— What the task requires —
Reproduce each entry exactly.

— Data section —

*** Begin section ***

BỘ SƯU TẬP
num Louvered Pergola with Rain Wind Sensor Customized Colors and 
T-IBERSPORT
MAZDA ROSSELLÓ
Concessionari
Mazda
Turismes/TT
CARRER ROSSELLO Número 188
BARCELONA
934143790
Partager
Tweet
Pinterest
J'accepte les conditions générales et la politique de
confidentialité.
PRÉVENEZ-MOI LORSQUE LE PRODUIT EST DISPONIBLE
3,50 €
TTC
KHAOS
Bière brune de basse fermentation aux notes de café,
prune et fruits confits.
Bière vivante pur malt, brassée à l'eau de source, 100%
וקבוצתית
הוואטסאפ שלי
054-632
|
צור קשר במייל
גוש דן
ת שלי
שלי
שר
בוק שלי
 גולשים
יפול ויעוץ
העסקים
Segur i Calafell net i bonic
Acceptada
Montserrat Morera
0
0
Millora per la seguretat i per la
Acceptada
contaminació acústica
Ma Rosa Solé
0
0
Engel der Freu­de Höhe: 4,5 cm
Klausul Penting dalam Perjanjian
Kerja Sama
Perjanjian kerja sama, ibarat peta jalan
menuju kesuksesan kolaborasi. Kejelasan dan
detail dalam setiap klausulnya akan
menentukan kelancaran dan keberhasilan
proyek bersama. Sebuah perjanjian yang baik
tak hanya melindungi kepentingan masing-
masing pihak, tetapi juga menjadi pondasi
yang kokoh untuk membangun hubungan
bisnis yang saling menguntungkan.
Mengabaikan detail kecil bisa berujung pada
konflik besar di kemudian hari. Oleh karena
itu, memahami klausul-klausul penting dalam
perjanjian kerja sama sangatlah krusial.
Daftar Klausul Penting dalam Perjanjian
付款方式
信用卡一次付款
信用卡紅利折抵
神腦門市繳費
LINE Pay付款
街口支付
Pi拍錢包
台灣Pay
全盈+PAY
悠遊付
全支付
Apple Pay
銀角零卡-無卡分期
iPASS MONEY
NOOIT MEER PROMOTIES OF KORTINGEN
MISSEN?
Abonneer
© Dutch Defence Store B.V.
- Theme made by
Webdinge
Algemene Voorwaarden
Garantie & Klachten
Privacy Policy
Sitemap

*** End section ***

— Problem solution —
BỘ SƯU TẬP
num Louvered Pergola with Rain Wind Sensor Customized Colors and 
T-IBERSPORT
MAZDA ROSSELLÓ
Concessionari
Mazda
Turismes/TT
CARRER ROSSELLO Número 188
BARCELONA
934143790
Partager
Tweet
Pinterest
J'accepte les conditions générales et la politique de
confidentialité.
PRÉVENEZ-MOI LORSQUE LE PRODUIT EST DISPONIBLE
3,50 €
TTC
KHAOS
Bière brune de basse fermentation aux notes de café,
prune et fruits confits.
Bière vivante pur malt, brassée à l'eau de source, 100%
וקבוצתית
הוואטסאפ שלי
054-632
|
צור קשר במייל
גוש דן
ת שלי
שלי
שר
בוק שלי
 גולשים
יפול ויעוץ
העסקים
Segur i Calafell net i bonic
Acceptada
Montserrat Morera
0
0
Millora per la seguretat i per la
Acceptada
contaminació acústica
Ma Rosa Solé
0
0
Engel der Freu­de Höhe: 4,5 cm
Klausul Penting dalam Perjanjian
Kerja Sama
Perjanjian kerja sama, ibarat peta jalan
menuju kesuksesan kolaborasi. Kejelasan dan
detail dalam setiap klausulnya akan
menentukan kelancaran dan keberhasilan
proyek bersama. Sebuah perjanjian yang baik
tak hanya melindungi kepentingan masing-
masing pihak, tetapi juga menjadi pondasi
yang kokoh untuk membangun hubungan
bisnis yang saling menguntungkan.
Mengabaikan detail kecil bisa berujung pada
konflik besar di kemudian hari. Oleh karena
itu, memahami klausul-klausul penting dalam
perjanjian kerja sama sangatlah krusial.
Daftar Klausul Penting dalam Perjanjian
付款方式
信用卡一次付款
信用卡紅利折抵
神腦門市繳費
LINE Pay付款
街口支付
Pi拍錢包
台灣Pay
全盈+PAY
悠遊付
全支付
Apple Pay
銀角零卡-無卡分期
iPASS MONEY
NOOIT MEER PROMOTIES OF KORTINGEN
MISSEN?
Abonneer
© Dutch Defence Store B.V.
- Theme made by
Webdinge
Algemene Voorwaarden
Garantie & Klachten
Privacy Policy
Sitemap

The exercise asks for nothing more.